US companies paid out a record $99.4bn (£63.3bn) in the first quarter of 2015, up 14.8 per cent year-on-year, the Henderson Global Dividend Index shows.
The rise in dividends marks the fifth consecutive quarter of double digit increases, despite a surge in the US dollar.
North American companies spread their payments more evenly over the year than other regions, says Henderson, with US payouts making up 56 per cent of the global Q1 total.
Global dividends fell 6.3 per cent year-on-year to $218bn for the second consecutive quarter, but underlying growth was up 10.9 per cent year on year.
The first quarter was “a very small one” for Europe, says Henderson.
European dividends fell 2 per cent to $34.3bn, although underlying growth rose 15.2 per cent.

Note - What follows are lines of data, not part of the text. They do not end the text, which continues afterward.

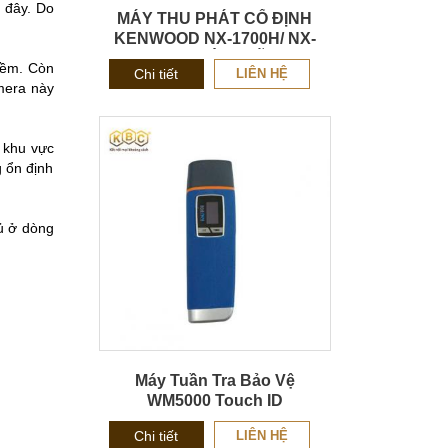
 đây. Do
MÁY THU PHÁT CỐ ĐỊNH
KENWOOD NX-1700H/ NX-
1800H CHÍNH HÃNG
mềm. Còn
Chi tiết
LIÊN HỆ
amera này
 khu vực
g ổn định
ủ ở dòng
Máy Tuần Tra Bảo Vệ
WM5000 Touch ID
Chi tiết
LIÊN HỆ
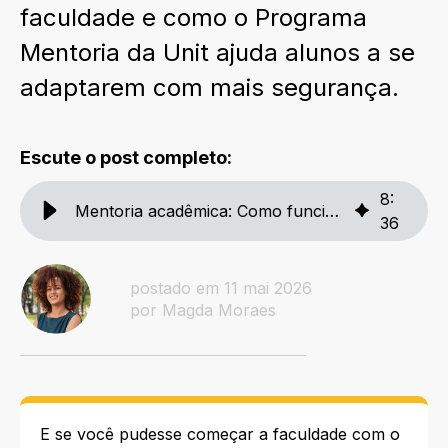
faculdade e como o Programa
Mentoria da Unit ajuda alunos a se
adaptarem com mais segurança.
Escute o post completo:
8
:
Mentoria acadêmica: Como funciona? Tem na Unit?
36
postado em 11 mai 2026
por Magda Moraes
E se você pudesse começar a faculdade com o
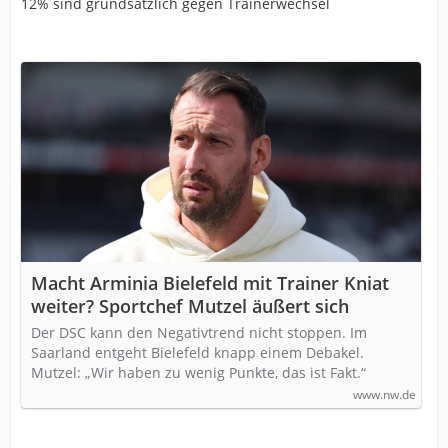
12% sind grundsätzlich gegen Trainerwechsel
Macht Arminia Bielefeld mit Trainer Kniat
weiter? Sportchef Mutzel äußert sich
Der DSC kann den Negativtrend nicht stoppen. Im
Saarland entgeht Bielefeld knapp einem Debakel.
Mutzel: „Wir haben zu wenig Punkte, das ist Fakt.“
www.nw.de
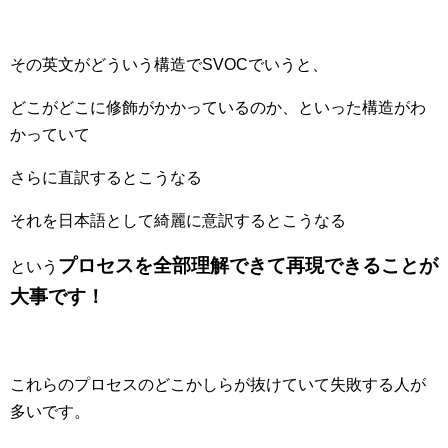
その英文がどういう構造でSVOCでいうと、
どこがどこに修飾がかかっているのか、といった構造がわ
かっていて
さらに直訳するとこうなる
それを日本語として綺麗に意訳するとこうなる
プロセスを全部理解できて再現できることが
という
大事です！
これらのプロセスのどこかしらが抜けていて失敗する人が
多いです。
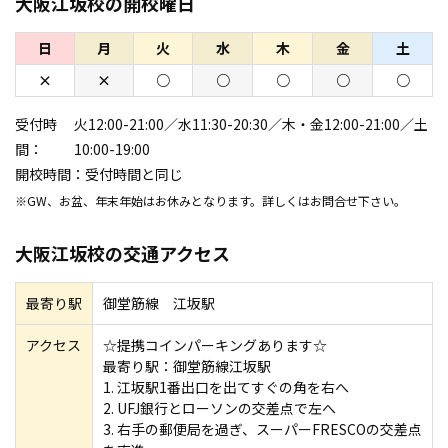
大阪江坂校の開校曜日
日
月
火
水
木
金
土
×
×
○
○
○
○
○
受付時
火12:00-21:00／水11:30-20:30／木・金12:00-21:00／土
間：
10:00-19:00
開校時間：
受付時間と同じ
※GW、お盆、年末年始はお休みとなります。詳しくはお問合せ下さい。
大阪江坂校の交通アクセス
最寄り駅
御堂筋線 江坂駅
アクセス
☆提携コインパーキングあります☆
最寄り駅：御堂筋線江坂駅
1. 江坂駅1番出口を出てすぐの角を右へ
2. UFJ銀行とローソンの交差点で左へ
3. 右手の郵便局を過ぎ、スーパーFRESCOの交差点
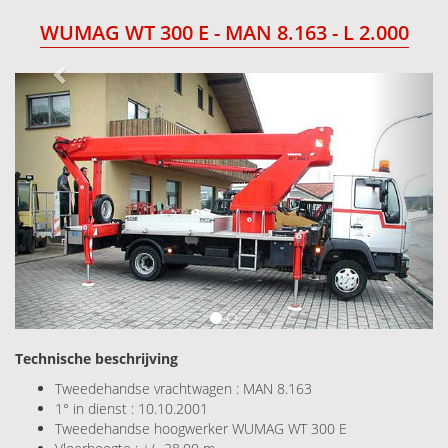
WUMAG WT 300 E - MAN 8.163 - L 2.000
Next
Technische beschrijving
Tweedehandse vrachtwagen : MAN 8.163
1° in dienst : 10.10.2001
Tweedehandse hoogwerker WUMAG WT 300 E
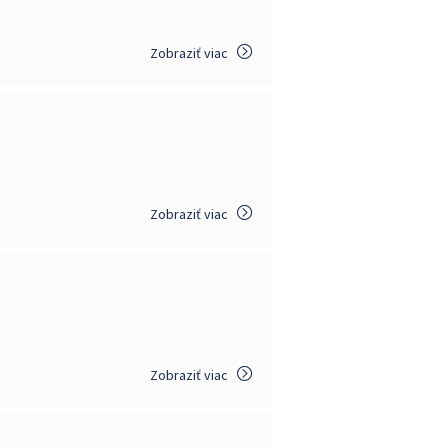
Zobraziť viac
Zobraziť viac
Zobraziť viac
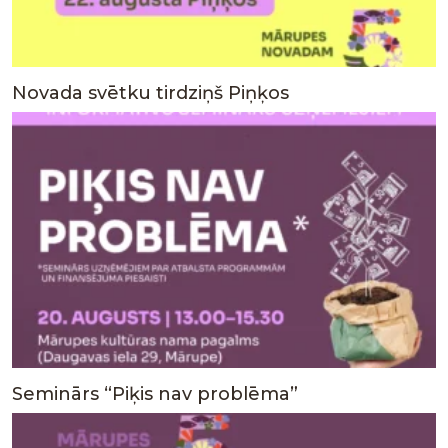
Novada svētku tirdziņš Piņķos
Seminārs “Piķis nav problēma”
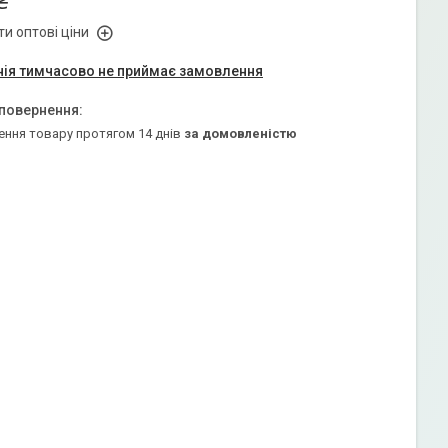
₴
и оптові ціни
ія тимчасово не приймає замовлення
ення товару протягом 14 днів
за домовленістю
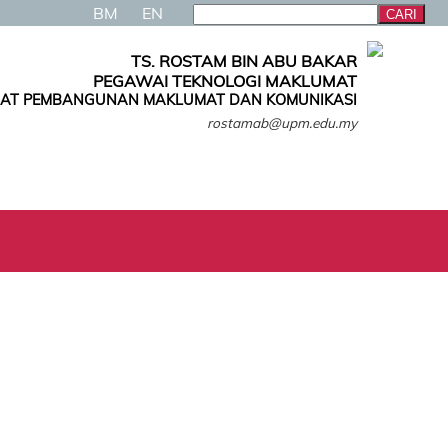
BM
EN
TS. ROSTAM BIN ABU BAKAR
PEGAWAI TEKNOLOGI MAKLUMAT
AT PEMBANGUNAN MAKLUMAT DAN KOMUNIKASI
rostamab@upm.edu.my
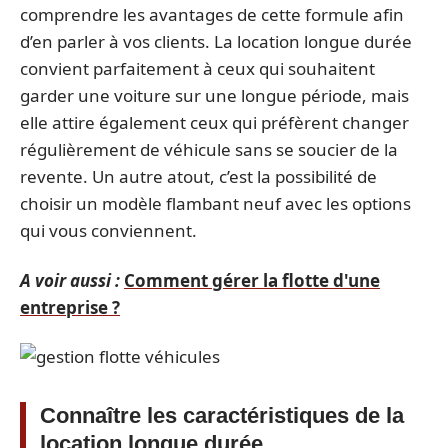
comprendre les avantages de cette formule afin
d’en parler à vos clients. La location longue durée
convient parfaitement à ceux qui souhaitent
garder une voiture sur une longue période, mais
elle attire également ceux qui préfèrent changer
régulièrement de véhicule sans se soucier de la
revente. Un autre atout, c’est la possibilité de
choisir un modèle flambant neuf avec les options
qui vous conviennent.
A voir aussi :
Comment gérer la flotte d'une
entreprise ?
Connaître les caractéristiques de la
location longue durée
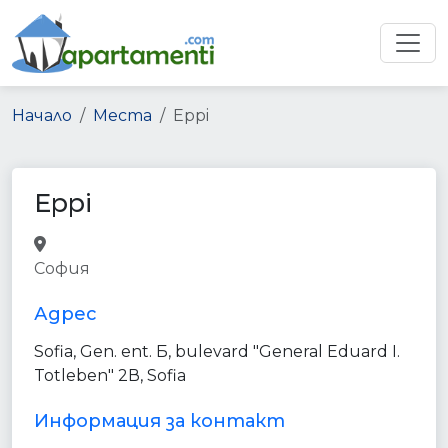
Начало
Места
Eppi
Eppi
real_estate_agency
point_of_interest
София
establishment
Адрес
Sofia, Gen. ent. Б, bulevard "General Eduard I.
Totleben" 2В, Sofia
Информация за контакт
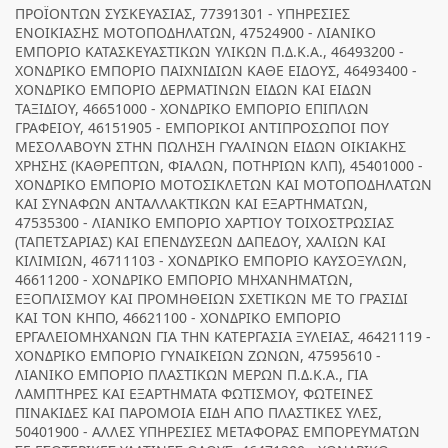
ΠΡΟΪΟΝΤΩΝ ΣΥΣΚΕΥΑΣΙΑΣ, 77391301 - ΥΠΗΡΕΣΙΕΣ
ΕΝΟΙΚΙΑΣΗΣ ΜΟΤΟΠΟΔΗΛΑΤΩΝ, 47524900 - ΛΙΑΝΙΚΟ
ΕΜΠΟΡΙΟ ΚΑΤΑΣΚΕΥΑΣΤΙΚΩΝ ΥΛΙΚΩΝ Π.Δ.Κ.Α., 46493200 -
ΧΟΝΔΡΙΚΟ ΕΜΠΟΡΙΟ ΠΑΙΧΝΙΔΙΩΝ ΚΑΘΕ ΕΙΔΟΥΣ, 46493400 -
ΧΟΝΔΡΙΚΟ ΕΜΠΟΡΙΟ ΔΕΡΜΑΤΙΝΩΝ ΕΙΔΩΝ ΚΑΙ ΕΙΔΩΝ
ΤΑΞΙΔΙΟΥ, 46651000 - ΧΟΝΔΡΙΚΟ ΕΜΠΟΡΙΟ ΕΠΙΠΛΩΝ
ΓΡΑΦΕΙΟΥ, 46151905 - ΕΜΠΟΡΙΚΟΙ ΑΝΤΙΠΡΟΣΩΠΟΙ ΠΟΥ
ΜΕΣΟΛΑΒΟΥΝ ΣΤΗΝ ΠΩΛΗΣΗ ΓΥΑΛΙΝΩΝ ΕΙΔΩΝ ΟΙΚΙΑΚΗΣ
ΧΡΗΣΗΣ (ΚΑΘΡΕΠΤΩΝ, ΦΙΑΛΩΝ, ΠΟΤΗΡΙΩΝ ΚΛΠ), 45401000 -
ΧΟΝΔΡΙΚΟ ΕΜΠΟΡΙΟ ΜΟΤΟΣΙΚΛΕΤΩΝ ΚΑΙ ΜΟΤΟΠΟΔΗΛΑΤΩΝ
ΚΑΙ ΣΥΝΑΦΩΝ ΑΝΤΑΛΛΑΚΤΙΚΩΝ ΚΑΙ ΕΞΑΡΤΗΜΑΤΩΝ,
47535300 - ΛΙΑΝΙΚΟ ΕΜΠΟΡΙΟ ΧΑΡΤΙΟΥ ΤΟΙΧΟΣΤΡΩΣΙΑΣ
(ΤΑΠΕΤΣΑΡΙΑΣ) ΚΑΙ ΕΠΕΝΔΥΣΕΩΝ ΔΑΠΕΔΟΥ, ΧΑΛΙΩΝ ΚΑΙ
ΚΙΛΙΜΙΩΝ, 46711103 - ΧΟΝΔΡΙΚΟ ΕΜΠΟΡΙΟ ΚΑΥΣΟΞΥΛΩΝ,
46611200 - ΧΟΝΔΡΙΚΟ ΕΜΠΟΡΙΟ ΜΗΧΑΝΗΜΑΤΩΝ,
ΕΞΟΠΛΙΣΜΟΥ ΚΑΙ ΠΡΟΜΗΘΕΙΩΝ ΣΧΕΤΙΚΩΝ ΜΕ ΤΟ ΓΡΑΣΙΔΙ
ΚΑΙ ΤΟΝ ΚΗΠΟ, 46621100 - ΧΟΝΔΡΙΚΟ ΕΜΠΟΡΙΟ
ΕΡΓΑΛΕΙΟΜΗΧΑΝΩΝ ΓΙΑ ΤΗΝ ΚΑΤΕΡΓΑΣΙΑ ΞΥΛΕΙΑΣ, 46421119 -
ΧΟΝΔΡΙΚΟ ΕΜΠΟΡΙΟ ΓΥΝΑΙΚΕΙΩΝ ΖΩΝΩΝ, 47595610 -
ΛΙΑΝΙΚΟ ΕΜΠΟΡΙΟ ΠΛΑΣΤΙΚΩΝ ΜΕΡΩΝ Π.Δ.Κ.Α., ΓΙΑ
ΛΑΜΠΤΗΡΕΣ ΚΑΙ ΕΞΑΡΤΗΜΑΤΑ ΦΩΤΙΣΜΟΥ, ΦΩΤΕΙΝΕΣ
ΠΙΝΑΚΙΔΕΣ ΚΑΙ ΠΑΡΟΜΟΙΑ ΕΙΔΗ ΑΠΟ ΠΛΑΣΤΙΚΕΣ ΥΛΕΣ,
50401900 - ΑΛΛΕΣ ΥΠΗΡΕΣΙΕΣ ΜΕΤΑΦΟΡΑΣ ΕΜΠΟΡΕΥΜΑΤΩΝ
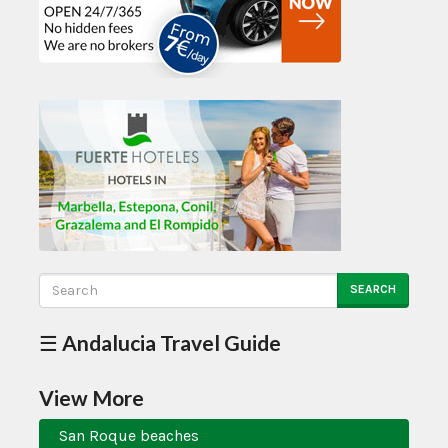
SEARCH
☰ Andalucia Travel Guide
View More
San Roque beaches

Emerging market dividends rose 13.7 per cent to $15.6bn compared to a drop of 11.7 per cent in March.
Worldwide, financials and consumer industries grew rapidly, while healthcare and utilities performed poorly, with utilities dividends dropping 13.6 per cent year-on-year.
Henderson Global Investors head of global equity income Alex Crooke says the effect of the strong dollar will be “even greater” in the second quarter of 2015, with Europe and Japan paying most of their annual dividends, possibly as much as $40bn.
He says: “Despite our lower forecast, there are many reasons for optimism. Japan, the second largest stock market in the world, is undergoing a cultural shift towards higher dividend payments, unlocking large cash piles from what has traditionally been a low yielding part of the world, while in Europe, though dividend growth is modest, it is tracking somewhat higher than we expected. Meanwhile the US goes from strength to strength, and is likely to break new records this year.”
Crooke also says equity income investing has “a significant role” to play in meeting investors’ income needs.
“Over time, the risks to dividend growth are significantly smaller if you look beyond the confines of your own domestic stock market,” he says.